WHAT THE TASK REQUIRES >> Print the listing below in full. Alter nothing.

RECORDS SUPPLIED >>

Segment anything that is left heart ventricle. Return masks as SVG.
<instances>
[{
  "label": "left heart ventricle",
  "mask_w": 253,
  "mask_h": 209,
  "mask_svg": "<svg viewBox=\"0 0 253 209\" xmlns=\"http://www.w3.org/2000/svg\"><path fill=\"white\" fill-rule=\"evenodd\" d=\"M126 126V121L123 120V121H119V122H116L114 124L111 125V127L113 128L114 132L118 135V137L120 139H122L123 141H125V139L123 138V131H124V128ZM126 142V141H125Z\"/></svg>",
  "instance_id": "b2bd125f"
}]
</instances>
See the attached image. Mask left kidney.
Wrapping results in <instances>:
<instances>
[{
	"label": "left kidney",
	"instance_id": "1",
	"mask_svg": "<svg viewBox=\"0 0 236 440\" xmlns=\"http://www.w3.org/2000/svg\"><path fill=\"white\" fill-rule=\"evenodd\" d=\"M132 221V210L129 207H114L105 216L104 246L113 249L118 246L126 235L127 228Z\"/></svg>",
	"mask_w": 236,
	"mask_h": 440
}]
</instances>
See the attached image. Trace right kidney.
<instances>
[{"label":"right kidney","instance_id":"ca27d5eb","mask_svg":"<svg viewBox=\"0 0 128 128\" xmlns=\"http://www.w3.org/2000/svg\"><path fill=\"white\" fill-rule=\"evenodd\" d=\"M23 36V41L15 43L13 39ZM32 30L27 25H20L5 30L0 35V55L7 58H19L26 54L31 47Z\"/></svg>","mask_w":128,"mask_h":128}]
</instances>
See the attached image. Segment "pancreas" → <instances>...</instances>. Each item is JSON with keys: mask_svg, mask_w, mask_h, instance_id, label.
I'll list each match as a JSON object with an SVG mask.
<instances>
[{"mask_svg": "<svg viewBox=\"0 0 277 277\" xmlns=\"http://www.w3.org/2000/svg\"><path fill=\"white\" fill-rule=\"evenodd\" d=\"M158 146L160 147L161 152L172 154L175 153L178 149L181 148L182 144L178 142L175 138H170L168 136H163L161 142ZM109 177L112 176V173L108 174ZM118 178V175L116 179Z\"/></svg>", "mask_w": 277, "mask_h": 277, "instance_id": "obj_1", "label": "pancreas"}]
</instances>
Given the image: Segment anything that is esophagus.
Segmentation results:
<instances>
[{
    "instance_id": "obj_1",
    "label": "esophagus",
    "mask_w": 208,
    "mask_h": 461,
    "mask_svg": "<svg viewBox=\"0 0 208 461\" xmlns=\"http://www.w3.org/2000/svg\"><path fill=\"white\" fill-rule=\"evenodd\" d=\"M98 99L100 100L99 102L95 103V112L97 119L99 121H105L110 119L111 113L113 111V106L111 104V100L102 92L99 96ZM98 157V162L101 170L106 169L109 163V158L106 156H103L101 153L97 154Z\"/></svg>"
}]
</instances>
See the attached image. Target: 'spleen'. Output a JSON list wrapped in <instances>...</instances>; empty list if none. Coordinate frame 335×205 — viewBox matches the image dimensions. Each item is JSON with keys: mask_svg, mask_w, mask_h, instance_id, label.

TASK SOLUTION >>
Segment anything that is left heart ventricle. Return masks as SVG.
<instances>
[{
  "label": "left heart ventricle",
  "mask_w": 253,
  "mask_h": 209,
  "mask_svg": "<svg viewBox=\"0 0 253 209\" xmlns=\"http://www.w3.org/2000/svg\"><path fill=\"white\" fill-rule=\"evenodd\" d=\"M126 126V121L123 120V121H119V122H116L114 124L111 125V127L113 128L114 132L118 135V137L120 139H122L123 141H125V139L123 138V131H124V128ZM126 142V141H125Z\"/></svg>",
  "instance_id": "b2bd125f"
}]
</instances>
See the attached image. Mask left kidney.
Wrapping results in <instances>:
<instances>
[{
	"label": "left kidney",
	"instance_id": "1",
	"mask_svg": "<svg viewBox=\"0 0 236 440\" xmlns=\"http://www.w3.org/2000/svg\"><path fill=\"white\" fill-rule=\"evenodd\" d=\"M132 221V210L129 207H114L105 216L104 246L113 249L118 246L126 235L127 228Z\"/></svg>",
	"mask_w": 236,
	"mask_h": 440
}]
</instances>
See the attached image. Trace right kidney.
<instances>
[{"label":"right kidney","instance_id":"ca27d5eb","mask_svg":"<svg viewBox=\"0 0 128 128\" xmlns=\"http://www.w3.org/2000/svg\"><path fill=\"white\" fill-rule=\"evenodd\" d=\"M23 36V41L15 43L13 39ZM32 30L27 25H20L5 30L0 35V55L7 58H19L26 54L31 47Z\"/></svg>","mask_w":128,"mask_h":128}]
</instances>
See the attached image. Segment "pancreas" → <instances>...</instances>. Each item is JSON with keys: mask_svg, mask_w, mask_h, instance_id, label.
I'll list each match as a JSON object with an SVG mask.
<instances>
[{"mask_svg": "<svg viewBox=\"0 0 277 277\" xmlns=\"http://www.w3.org/2000/svg\"><path fill=\"white\" fill-rule=\"evenodd\" d=\"M158 146L160 147L161 152L172 154L175 153L178 149L181 148L182 144L178 142L175 138H170L168 136H163L161 142ZM109 177L112 176V173L108 174ZM118 178V175L116 179Z\"/></svg>", "mask_w": 277, "mask_h": 277, "instance_id": "obj_1", "label": "pancreas"}]
</instances>
Given the image: Segment anything that is esophagus.
Segmentation results:
<instances>
[{
    "instance_id": "obj_1",
    "label": "esophagus",
    "mask_w": 208,
    "mask_h": 461,
    "mask_svg": "<svg viewBox=\"0 0 208 461\" xmlns=\"http://www.w3.org/2000/svg\"><path fill=\"white\" fill-rule=\"evenodd\" d=\"M98 99L100 100L99 102L95 103V112L97 119L99 121H105L110 119L111 113L113 111V106L111 104V100L102 92L99 96ZM98 157V162L101 170L106 169L109 163V158L106 156H103L101 153L97 154Z\"/></svg>"
}]
</instances>
See the attached image. Target: 'spleen'. Output a JSON list wrapped in <instances>...</instances>; empty list if none. Coordinate frame 335×205 — viewBox matches the image dimensions. Each item is JSON with keys: mask_svg, mask_w, mask_h, instance_id, label.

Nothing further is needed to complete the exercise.